A central point to note is that the Convention prohibits the court of a state in which enforcement is sought from reviewing the merits of the original judgment.
When can enforcement be refused?
A court is entitled (but not obliged) to refuse recognition or enforcement of a judgment which otherwise meets the criteria discussed above if one or more of seven grounds is met. Broadly speaking, these are founded on breaches of natural justice and public policy considerations in the state in which enforcement is sought. For example:
- The defendant was not notified, or not adequately notified, of the proceedings against them, and/or was deprived of the opportunity to present their case.
- The judgment that is sought to be enforced was procured by fraud.
- Enforcement of the judgment would conflict with rules of public policy in the enforcing state.
- The judgment was made in proceedings that were brought in breach of an agreement to sue or arbitrate in another forum.
- The judgment is inconsistent with an earlier judgment between the same parties on the same subject in the courts of the enforcing state (or, potentially, in other states, including those not a party to the Convention).
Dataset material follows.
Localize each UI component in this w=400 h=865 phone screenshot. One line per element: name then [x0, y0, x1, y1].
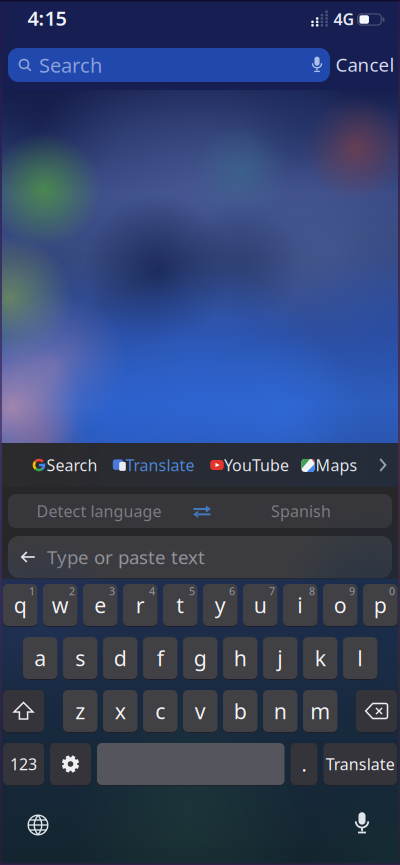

What is the procedure for enforcement?
Subject to the overarching obligations set out in the Convention, which include an obligation on the courts of an enforcing state to act expeditiously, it is for each contracting state to determine its own procedural rules for enforcement.
In England, the government has decided that a party wishing to enforce a qualifying judgment must make an application to the High Court for the judgment to be registered. They will need to persuade the court that the requirements summarised above are satisfied in respect of the judgment. The judgment debtor will not be permitted to make submissions at this stage, and the court is not entitled to consider on its own initiative whether any of the grounds to refuse enforcement are made out. Once a judgment is registered, it will be enforceable in England as if it were a judgment of the English court.
Once a foreign judgment is registered, the judgment debtor will have a right to apply to court to have registration set aside, either on the basis that the judgment did not, in fact, satisfy the criteria in the Convention, or that enforcement should nevertheless be refused on one or more of the grounds described above.
Why doesn’t the Convention apply to judgments in claims founded on exclusive jurisdiction agreements?
Because these judgments are separately enforceable in accordance with another Hague Convention: the 2005 Convention on Choice of Court Agreements. The EU member states[2] and the UK (among others) are already a party to that Convention.
When does the Convention come into force for the UK?
The Convention will come into force for the UK on 1 July 2025. As noted above, where enforcement is sought of a judgment of another contracting state in England, or vice versa, the Convention will only be capable of applying to qualifying judgments in claims that are started on or after that date.
[1] A number of other countries have signed but not yet ratified the Convention: the United States, Israel, Russia, Montenegro, Costa Rica and North Macedonia.
[2] Including Denmark, in contrast to the position under the 2019 Hague Convention.